┌─ INFORMATION PROVIDED

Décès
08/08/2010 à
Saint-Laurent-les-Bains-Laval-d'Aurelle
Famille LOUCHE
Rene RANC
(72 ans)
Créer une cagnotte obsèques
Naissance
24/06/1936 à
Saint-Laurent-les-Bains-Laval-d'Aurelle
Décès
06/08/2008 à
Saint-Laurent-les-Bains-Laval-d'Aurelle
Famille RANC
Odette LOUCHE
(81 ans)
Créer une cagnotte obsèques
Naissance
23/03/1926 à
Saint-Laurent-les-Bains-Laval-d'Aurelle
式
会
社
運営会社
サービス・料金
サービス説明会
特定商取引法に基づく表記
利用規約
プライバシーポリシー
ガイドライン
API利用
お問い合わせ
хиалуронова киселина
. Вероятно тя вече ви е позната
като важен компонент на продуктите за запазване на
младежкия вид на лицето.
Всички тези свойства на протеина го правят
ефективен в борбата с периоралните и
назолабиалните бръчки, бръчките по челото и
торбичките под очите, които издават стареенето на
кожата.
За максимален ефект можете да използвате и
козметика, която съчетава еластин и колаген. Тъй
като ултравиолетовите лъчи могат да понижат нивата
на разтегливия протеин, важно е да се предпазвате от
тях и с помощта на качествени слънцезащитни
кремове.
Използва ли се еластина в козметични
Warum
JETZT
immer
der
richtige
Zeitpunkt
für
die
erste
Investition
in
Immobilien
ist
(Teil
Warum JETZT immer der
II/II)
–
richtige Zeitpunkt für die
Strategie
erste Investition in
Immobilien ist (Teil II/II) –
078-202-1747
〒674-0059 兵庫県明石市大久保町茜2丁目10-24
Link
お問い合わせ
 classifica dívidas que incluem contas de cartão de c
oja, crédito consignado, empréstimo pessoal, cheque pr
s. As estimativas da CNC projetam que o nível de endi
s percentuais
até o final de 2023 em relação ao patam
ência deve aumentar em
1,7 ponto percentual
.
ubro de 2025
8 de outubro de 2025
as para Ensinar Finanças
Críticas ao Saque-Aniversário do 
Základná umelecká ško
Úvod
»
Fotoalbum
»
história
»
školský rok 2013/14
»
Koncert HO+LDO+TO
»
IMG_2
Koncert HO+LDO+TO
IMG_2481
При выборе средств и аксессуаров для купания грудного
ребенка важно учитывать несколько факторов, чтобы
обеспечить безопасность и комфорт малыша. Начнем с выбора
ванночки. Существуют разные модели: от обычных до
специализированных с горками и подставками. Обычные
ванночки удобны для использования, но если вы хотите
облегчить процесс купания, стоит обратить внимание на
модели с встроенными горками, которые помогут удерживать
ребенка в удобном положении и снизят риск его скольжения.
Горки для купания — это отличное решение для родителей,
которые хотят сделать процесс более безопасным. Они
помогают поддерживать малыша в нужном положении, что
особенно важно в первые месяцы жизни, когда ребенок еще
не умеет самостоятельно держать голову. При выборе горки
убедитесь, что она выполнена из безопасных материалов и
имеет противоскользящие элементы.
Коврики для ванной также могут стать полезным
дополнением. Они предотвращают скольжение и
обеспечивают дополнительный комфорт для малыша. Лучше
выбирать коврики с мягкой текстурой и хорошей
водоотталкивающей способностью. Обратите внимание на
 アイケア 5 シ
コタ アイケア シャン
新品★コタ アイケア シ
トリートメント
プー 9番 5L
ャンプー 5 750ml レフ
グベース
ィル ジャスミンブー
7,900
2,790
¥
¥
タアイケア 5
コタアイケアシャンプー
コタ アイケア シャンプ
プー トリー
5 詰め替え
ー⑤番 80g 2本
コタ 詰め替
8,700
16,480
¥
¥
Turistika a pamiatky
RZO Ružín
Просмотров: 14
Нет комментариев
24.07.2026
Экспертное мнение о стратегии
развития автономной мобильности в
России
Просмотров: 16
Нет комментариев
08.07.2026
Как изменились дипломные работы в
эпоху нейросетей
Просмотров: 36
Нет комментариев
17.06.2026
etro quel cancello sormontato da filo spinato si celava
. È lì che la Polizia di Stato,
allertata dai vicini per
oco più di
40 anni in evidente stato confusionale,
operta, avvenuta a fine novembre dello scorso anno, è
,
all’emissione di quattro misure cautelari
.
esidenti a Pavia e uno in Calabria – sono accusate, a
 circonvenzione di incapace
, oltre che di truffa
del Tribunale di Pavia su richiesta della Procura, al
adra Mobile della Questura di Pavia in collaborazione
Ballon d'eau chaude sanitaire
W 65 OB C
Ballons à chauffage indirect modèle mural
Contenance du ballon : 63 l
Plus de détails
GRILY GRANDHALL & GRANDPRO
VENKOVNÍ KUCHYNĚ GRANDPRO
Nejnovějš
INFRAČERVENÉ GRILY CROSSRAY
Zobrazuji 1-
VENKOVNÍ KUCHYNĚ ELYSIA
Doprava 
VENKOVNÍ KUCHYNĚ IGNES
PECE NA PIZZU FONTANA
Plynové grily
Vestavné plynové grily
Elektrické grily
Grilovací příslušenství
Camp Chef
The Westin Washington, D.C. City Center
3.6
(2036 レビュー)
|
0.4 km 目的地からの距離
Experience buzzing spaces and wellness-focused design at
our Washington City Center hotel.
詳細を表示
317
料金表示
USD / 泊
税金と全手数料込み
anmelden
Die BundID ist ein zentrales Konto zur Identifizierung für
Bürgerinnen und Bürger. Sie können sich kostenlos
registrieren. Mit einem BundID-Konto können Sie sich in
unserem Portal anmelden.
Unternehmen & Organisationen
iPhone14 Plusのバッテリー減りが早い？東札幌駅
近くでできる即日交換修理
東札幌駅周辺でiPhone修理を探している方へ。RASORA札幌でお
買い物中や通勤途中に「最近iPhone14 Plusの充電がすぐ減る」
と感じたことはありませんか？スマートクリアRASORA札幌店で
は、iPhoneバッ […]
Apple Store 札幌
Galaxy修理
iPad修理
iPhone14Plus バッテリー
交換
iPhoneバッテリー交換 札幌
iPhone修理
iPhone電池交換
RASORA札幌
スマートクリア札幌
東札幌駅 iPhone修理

└─

Now write the data shown above out again, word for word.

**ANSWER BELOW**.
Décès
08/08/2010 à
Saint-Laurent-les-Bains-Laval-d'Aurelle
Famille LOUCHE
Rene RANC
(72 ans)
Créer une cagnotte obsèques
Naissance
24/06/1936 à
Saint-Laurent-les-Bains-Laval-d'Aurelle
Décès
06/08/2008 à
Saint-Laurent-les-Bains-Laval-d'Aurelle
Famille RANC
Odette LOUCHE
(81 ans)
Créer une cagnotte obsèques
Naissance
23/03/1926 à
Saint-Laurent-les-Bains-Laval-d'Aurelle
式
会
社
運営会社
サービス・料金
サービス説明会
特定商取引法に基づく表記
利用規約
プライバシーポリシー
ガイドライン
API利用
お問い合わせ
хиалуронова киселина
. Вероятно тя вече ви е позната
като важен компонент на продуктите за запазване на
младежкия вид на лицето.
Всички тези свойства на протеина го правят
ефективен в борбата с периоралните и
назолабиалните бръчки, бръчките по челото и
торбичките под очите, които издават стареенето на
кожата.
За максимален ефект можете да използвате и
козметика, която съчетава еластин и колаген. Тъй
като ултравиолетовите лъчи могат да понижат нивата
на разтегливия протеин, важно е да се предпазвате от
тях и с помощта на качествени слънцезащитни
кремове.
Използва ли се еластина в козметични
Warum
JETZT
immer
der
richtige
Zeitpunkt
für
die
erste
Investition
in
Immobilien
ist
(Teil
Warum JETZT immer der
II/II)
–
richtige Zeitpunkt für die
Strategie
erste Investition in
Immobilien ist (Teil II/II) –
078-202-1747
〒674-0059 兵庫県明石市大久保町茜2丁目10-24
Link
お問い合わせ
 classifica dívidas que incluem contas de cartão de c
oja, crédito consignado, empréstimo pessoal, cheque pr
s. As estimativas da CNC projetam que o nível de endi
s percentuais
até o final de 2023 em relação ao patam
ência deve aumentar em
1,7 ponto percentual
.
ubro de 2025
8 de outubro de 2025
as para Ensinar Finanças
Críticas ao Saque-Aniversário do 
Základná umelecká ško
Úvod
»
Fotoalbum
»
história
»
školský rok 2013/14
»
Koncert HO+LDO+TO
»
IMG_2
Koncert HO+LDO+TO
IMG_2481
При выборе средств и аксессуаров для купания грудного
ребенка важно учитывать несколько факторов, чтобы
обеспечить безопасность и комфорт малыша. Начнем с выбора
ванночки. Существуют разные модели: от обычных до
специализированных с горками и подставками. Обычные
ванночки удобны для использования, но если вы хотите
облегчить процесс купания, стоит обратить внимание на
модели с встроенными горками, которые помогут удерживать
ребенка в удобном положении и снизят риск его скольжения.
Горки для купания — это отличное решение для родителей,
которые хотят сделать процесс более безопасным. Они
помогают поддерживать малыша в нужном положении, что
особенно важно в первые месяцы жизни, когда ребенок еще
не умеет самостоятельно держать голову. При выборе горки
убедитесь, что она выполнена из безопасных материалов и
имеет противоскользящие элементы.
Коврики для ванной также могут стать полезным
дополнением. Они предотвращают скольжение и
обеспечивают дополнительный комфорт для малыша. Лучше
выбирать коврики с мягкой текстурой и хорошей
водоотталкивающей способностью. Обратите внимание на
 アイケア 5 シ
コタ アイケア シャン
新品★コタ アイケア シ
トリートメント
プー 9番 5L
ャンプー 5 750ml レフ
グベース
ィル ジャスミンブー
7,900
2,790
¥
¥
タアイケア 5
コタアイケアシャンプー
コタ アイケア シャンプ
プー トリー
5 詰め替え
ー⑤番 80g 2本
コタ 詰め替
8,700
16,480
¥
¥
Turistika a pamiatky
RZO Ružín
Просмотров: 14
Нет комментариев
24.07.2026
Экспертное мнение о стратегии
развития автономной мобильности в
России
Просмотров: 16
Нет комментариев
08.07.2026
Как изменились дипломные работы в
эпоху нейросетей
Просмотров: 36
Нет комментариев
17.06.2026
etro quel cancello sormontato da filo spinato si celava
. È lì che la Polizia di Stato,
allertata dai vicini per
oco più di
40 anni in evidente stato confusionale,
operta, avvenuta a fine novembre dello scorso anno, è
,
all’emissione di quattro misure cautelari
.
esidenti a Pavia e uno in Calabria – sono accusate, a
 circonvenzione di incapace
, oltre che di truffa
del Tribunale di Pavia su richiesta della Procura, al
adra Mobile della Questura di Pavia in collaborazione
Ballon d'eau chaude sanitaire
W 65 OB C
Ballons à chauffage indirect modèle mural
Contenance du ballon : 63 l
Plus de détails
GRILY GRANDHALL & GRANDPRO
VENKOVNÍ KUCHYNĚ GRANDPRO
Nejnovějš
INFRAČERVENÉ GRILY CROSSRAY
Zobrazuji 1-
VENKOVNÍ KUCHYNĚ ELYSIA
Doprava 
VENKOVNÍ KUCHYNĚ IGNES
PECE NA PIZZU FONTANA
Plynové grily
Vestavné plynové grily
Elektrické grily
Grilovací příslušenství
Camp Chef
The Westin Washington, D.C. City Center
3.6
(2036 レビュー)
|
0.4 km 目的地からの距離
Experience buzzing spaces and wellness-focused design at
our Washington City Center hotel.
詳細を表示
317
料金表示
USD / 泊
税金と全手数料込み
anmelden
Die BundID ist ein zentrales Konto zur Identifizierung für
Bürgerinnen und Bürger. Sie können sich kostenlos
registrieren. Mit einem BundID-Konto können Sie sich in
unserem Portal anmelden.
Unternehmen & Organisationen
iPhone14 Plusのバッテリー減りが早い？東札幌駅
近くでできる即日交換修理
東札幌駅周辺でiPhone修理を探している方へ。RASORA札幌でお
買い物中や通勤途中に「最近iPhone14 Plusの充電がすぐ減る」
と感じたことはありませんか？スマートクリアRASORA札幌店で
は、iPhoneバッ […]
Apple Store 札幌
Galaxy修理
iPad修理
iPhone14Plus バッテリー
交換
iPhoneバッテリー交換 札幌
iPhone修理
iPhone電池交換
RASORA札幌
スマートクリア札幌
東札幌駅 iPhone修理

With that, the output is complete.